Tous les partenaires sociaux émettent leurs réserves par rapport aux annonces sur la formation professionnelle. Citons la position intéressante du MEDEF qui porte sur les principes même.
« La formation professionnelle concerne principalement les entreprises et les salariés car il s’agit d’un élément de compétitivité pour les unes, et d’employabilité à long terme pour les autres. Or les annonces de ce jour démontrent une volonté de « nationalisation » du système en donnant à des acteurs publics un rôle central (Urssaf, Caisse des dépôts et consignation, nouvelle agence d’Etat France Compétence). C’est un contresens. A cet égard, le MEDEF s’inquiète que la collecte des fonds de la formation soit confiée à l’Urssaf : alors que depuis des années le MEDEF se mobilise pour convaincre que la formation professionnelle doit être un investissement, le message envoyé est que cela reste une « taxe » pour les entreprises. » http://bit.ly/2Fj6lUI
PROCHAIN BILLET :
« Quelles sont les victimes de la transformation de la formation professionnelle ? »

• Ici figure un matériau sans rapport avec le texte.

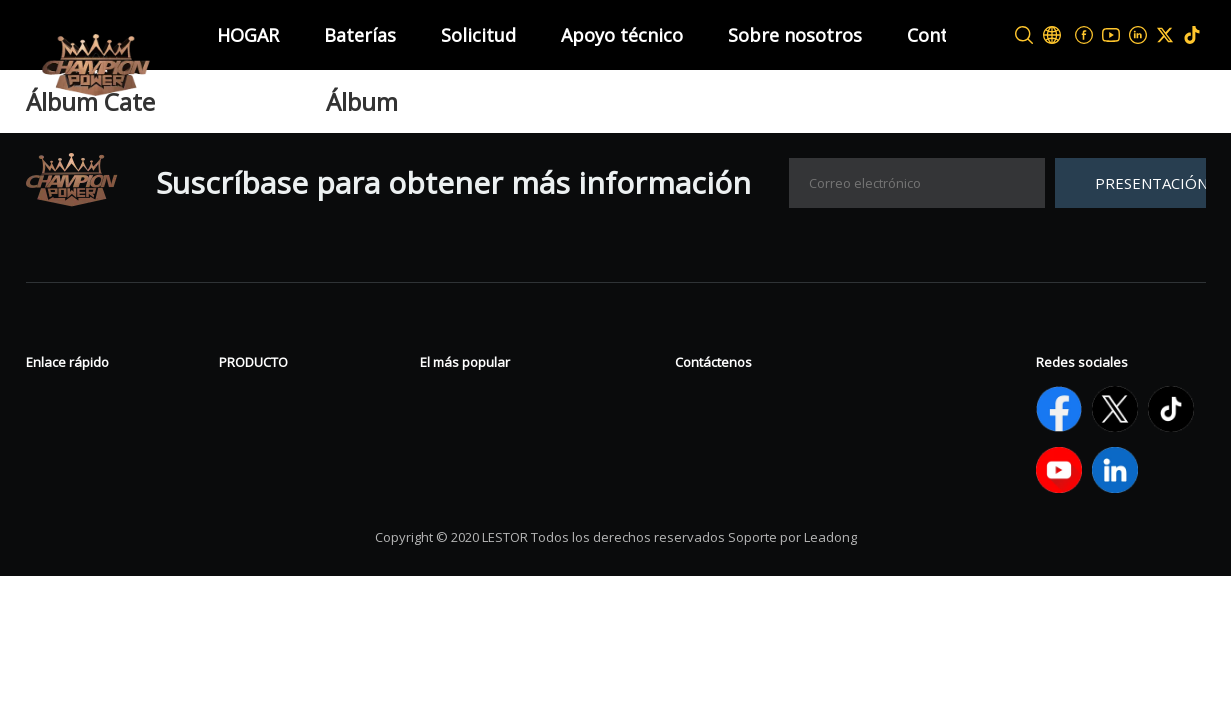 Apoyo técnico (622, 35)
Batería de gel (472, 397)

[1] Le programme présidentiel était rédigé en ces termes :
« La majeure partie des contributions actuelles des entreprises pour la formation sera progressivement converti en droits individuels pour les actifs. Chacun pourra s’adresser directement aux prestataires de formation, selon ses besoins. Le système sera simple. Les droits seront d’autant plus élevés que les besoins de qualification sont importants. Le système sera juste. Chacun disposera d’une information simple sur les résultats concrets de chaque formation, de chaque accompagnement (retour à l’emploi, impact sur la trajectoire salariale…) car tous les organismes seront soumis à labellisation et obligés d’afficher leurs performances : plus personne ne s’engagera dans une formation sans savoir à quoi elle mène ni quelle est sa qualité. Le système sera transparent. » – Programme Travail Emploi – Permettre à chacun de vivre de son travail. – Objectif 5 : Nous mettrons en place de nouvelles sécurités professionnelles pour tous ceux qui ont ou cherchent un emploi. https://en-marche.fr/emmanuel-macron/le-programme/travail-emploi
[2] Organisme Paritaire Collecteur Agréé (par l’État) : un Opca est une association à gestion paritaire qui collecte les contributions financières des entreprises qui relèvent de son champ d’application.
[3] « France compétences » doit prendre la place des trois instances actuelles gérées par les partenaires sociaux : Cnefop, Copanef et FPSPP.